LINC00963 participates in the progression of several types of cancers, including lung cancer [31], prostate cancer [28], and breast cancer [32]. LINC00963 can activate the oncogenic AKT/mTOR signaling pathway or EGFR signaling pathway to enhance cancer cell metastasis [28]. AC098613.1 was also included in a four-lncRNA risk score serving as an independent marker to predict the survival of bladder urothelial cancer patients [27]. However, the remaining six IRlncRs have not been reported in the literature to date, and GSEA was conducted to predict their potential functional annotations. The results showed more abundant immune-related processes in the low-risk group compared to the high-risk group. Consistent infection by human papillomavirus (HPV), the primary etiology of CC, can lead to the shutdown of host immune detection and the establishment of a local immunosuppressive status in HPV-associated CC [33]. These six IRlncRs may play a significant role in regulating these immune-related processes, and their modes of action warrant further research.

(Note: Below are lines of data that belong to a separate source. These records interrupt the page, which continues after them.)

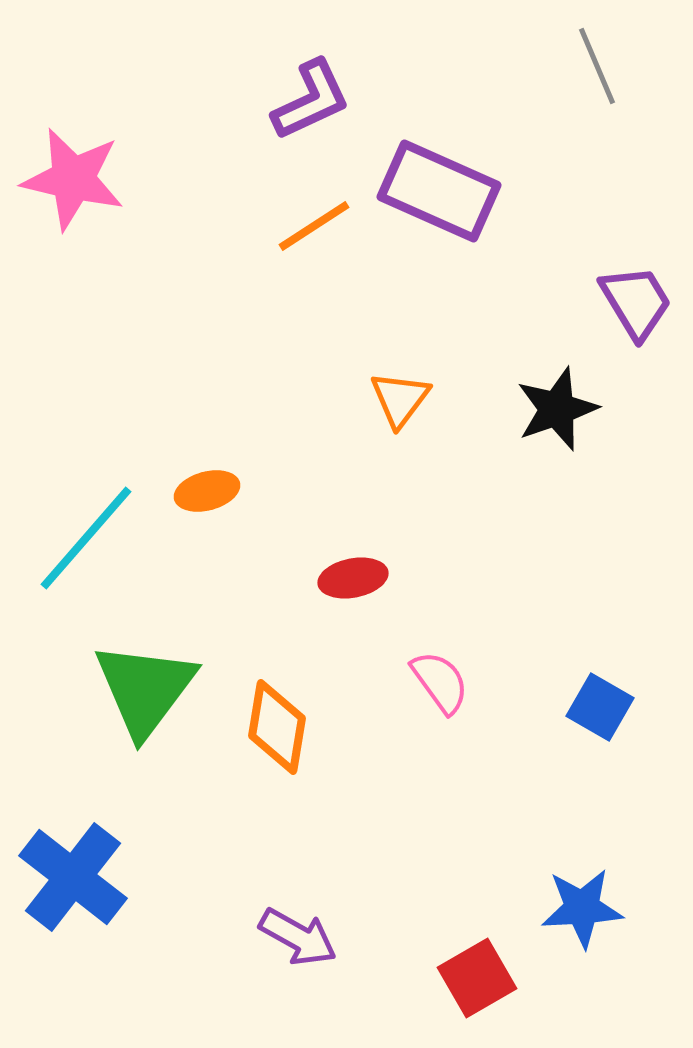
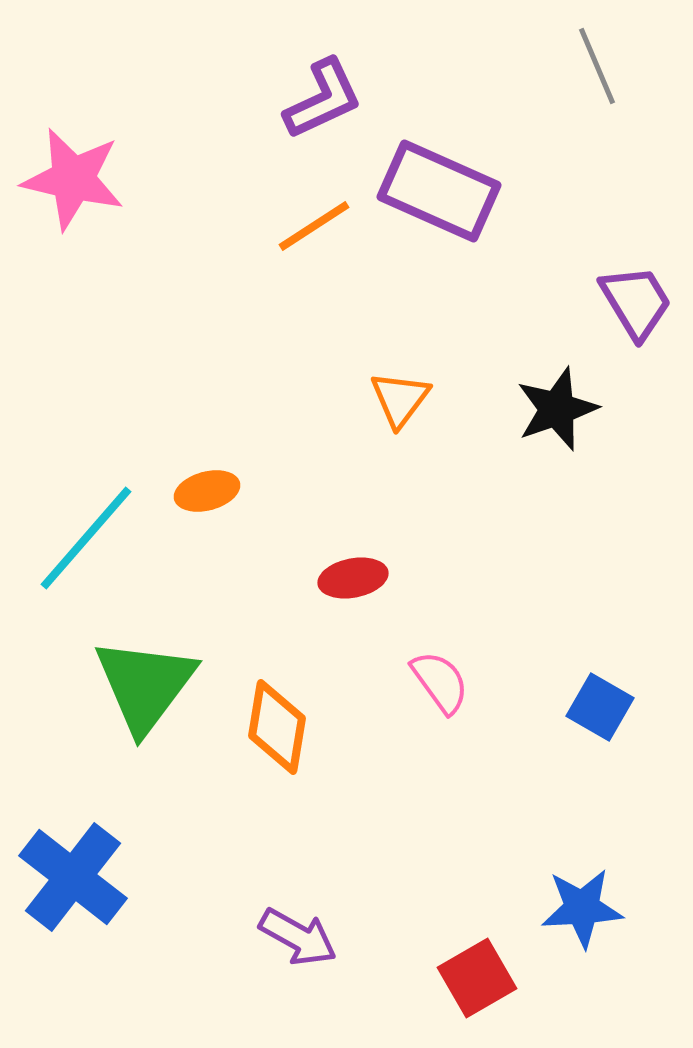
purple L-shape: moved 12 px right, 1 px up
green triangle: moved 4 px up
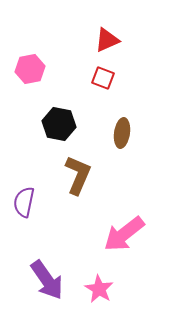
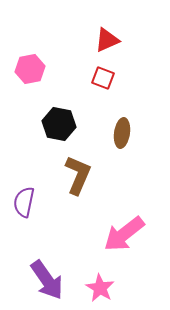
pink star: moved 1 px right, 1 px up
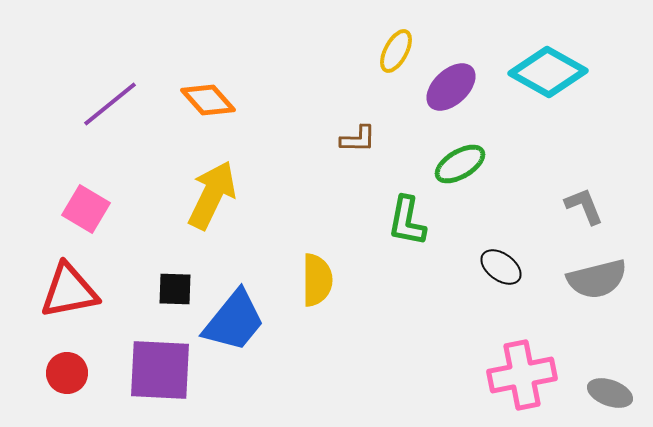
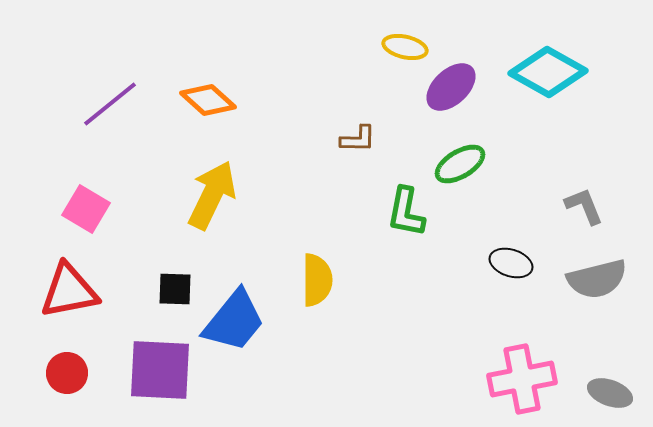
yellow ellipse: moved 9 px right, 4 px up; rotated 75 degrees clockwise
orange diamond: rotated 6 degrees counterclockwise
green L-shape: moved 1 px left, 9 px up
black ellipse: moved 10 px right, 4 px up; rotated 18 degrees counterclockwise
pink cross: moved 4 px down
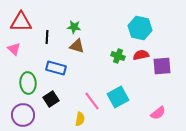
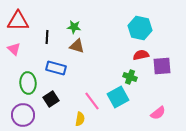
red triangle: moved 3 px left, 1 px up
green cross: moved 12 px right, 21 px down
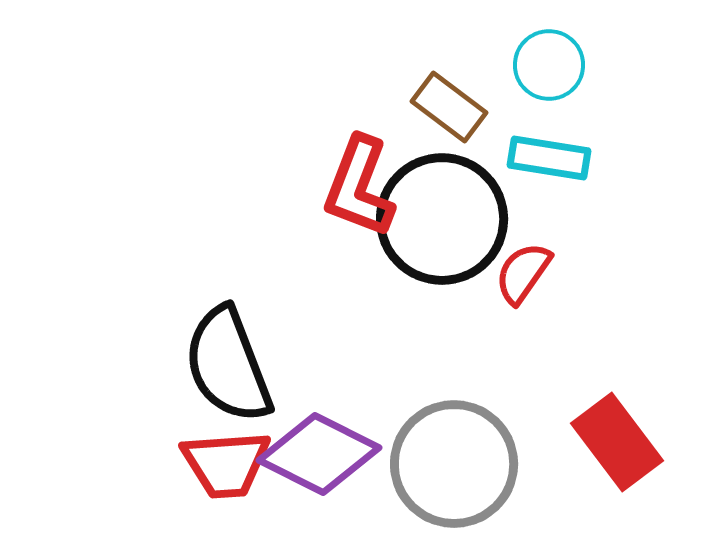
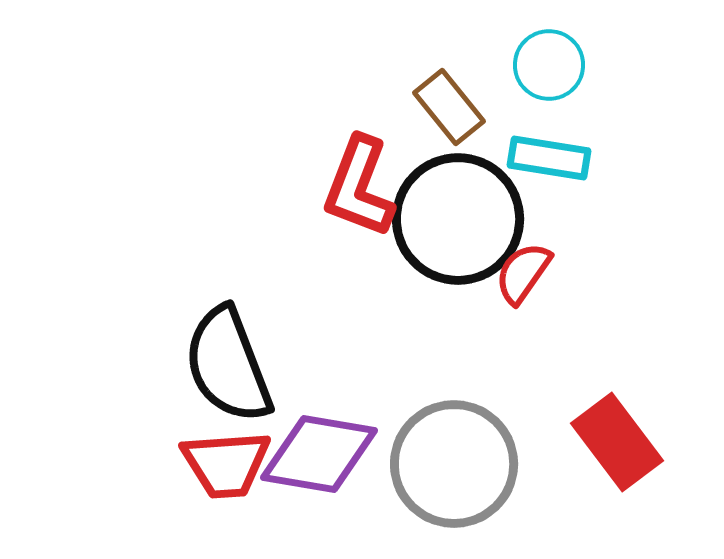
brown rectangle: rotated 14 degrees clockwise
black circle: moved 16 px right
purple diamond: rotated 17 degrees counterclockwise
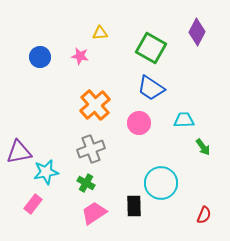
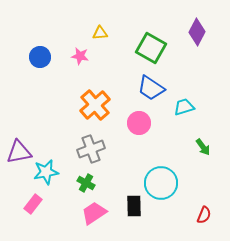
cyan trapezoid: moved 13 px up; rotated 15 degrees counterclockwise
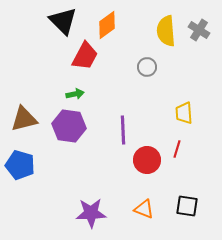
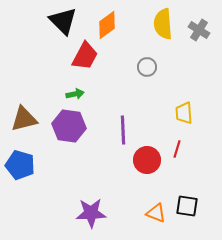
yellow semicircle: moved 3 px left, 7 px up
orange triangle: moved 12 px right, 4 px down
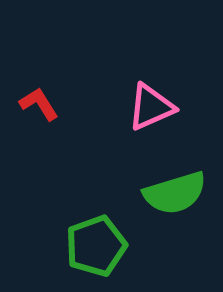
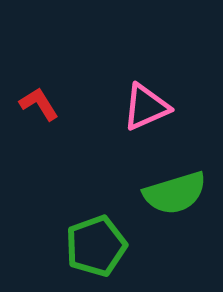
pink triangle: moved 5 px left
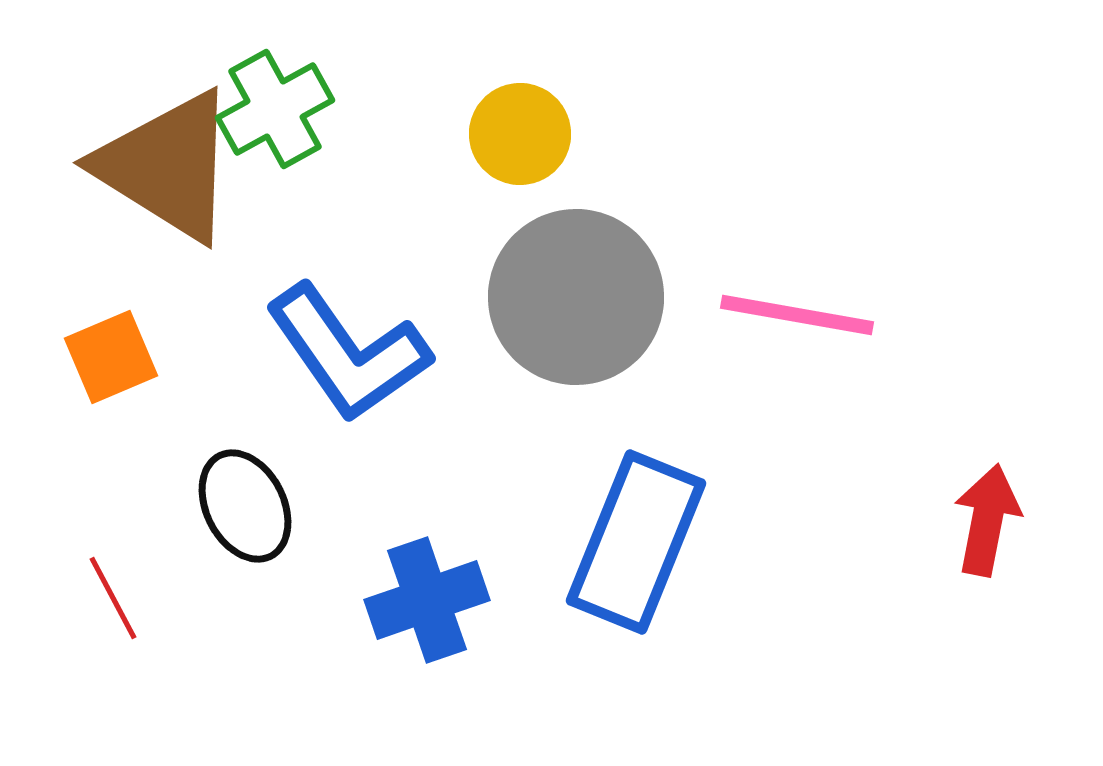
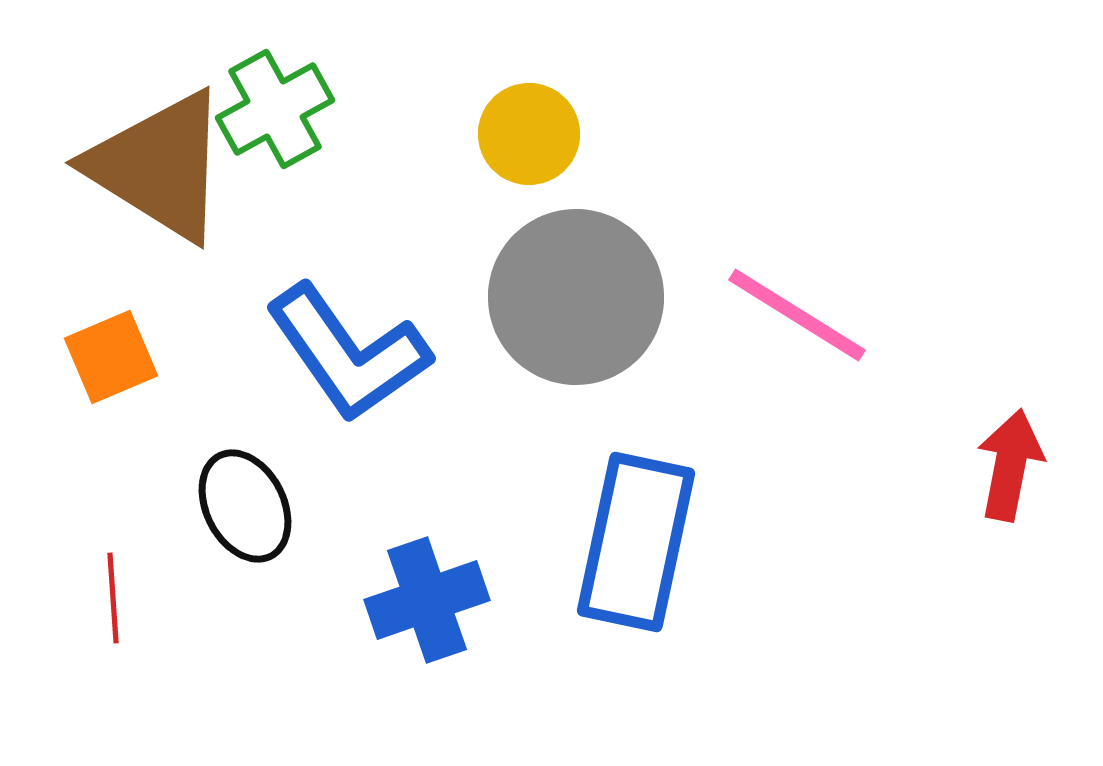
yellow circle: moved 9 px right
brown triangle: moved 8 px left
pink line: rotated 22 degrees clockwise
red arrow: moved 23 px right, 55 px up
blue rectangle: rotated 10 degrees counterclockwise
red line: rotated 24 degrees clockwise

This study primarily utilized bioinformatics analysis methods to establish the association between immune-related long non-coding RNAs (IRlncRs) and the prognosis of CC, based on the reported lncRNA expression profile data from TCGA database. The use of this large-scale database significantly reduces the experimental workload and allows for efficient identification of candidate biomarkers associated with prognosis. However, relying solely on bioinformatics predictions has certain limitations, including potential biases resulting from selective population sampling, the retrospective nature that may overlook important variables, and the absence of extensive external validation to ensure wider applicability. Furthermore, the investigation of IRlncRs as prognostic markers shows promise but is still in its early stages, requiring further research to understand their complex mechanisms and interactions in CC. The insufficient comprehensive metastasis data, the necessity for more rigorous experimental validation to confirm quantitative polymerase chain reaction (qPCR) results, and the evaluation of clinical usefulness comprise the limitations and constraints of this study, providing directions for future work.

Further studies could also consider validating the accuracy of this model in peripheral blood samples. Compared to tissue samples, peripheral blood samples are more readily accessible and provide a comprehensive reflection of the body’s immune status, potentially resulting in higher accuracy of the predictive model [34]. However, the consistency of lncRNA expression patterns between tumor tissue and peripheral blood may vary depending on the cancer type and specific lncRNA. Certain lncRNAs have been explored as potential blood-based biomarkers for various cancers. For example, HOTAIR and LINC00152 show high specificity in identifying colorectal and gastric cancers, respectively. However, it is notable that the diagnostic performance of many circulatory lncRNAs is still relatively poor when detected individually, suggesting differences in their expression patterns between blood and tumor tissue [34]. Despite the challenges, developing predictive models using circulatory immune-related lncRNAs should be feasible, and this requires a multidisciplinary approach involving molecular biology, bioinformatics, clinical research, and ethical considerations.

5 Conclusion

In conclusion, we identified an eight-IRlncRs signature that has the potential to be an important prognostic tool for CC patients. We expect this IRlncRs model to be practical for forecasting clinical behaviour and guide precision medicine approaches.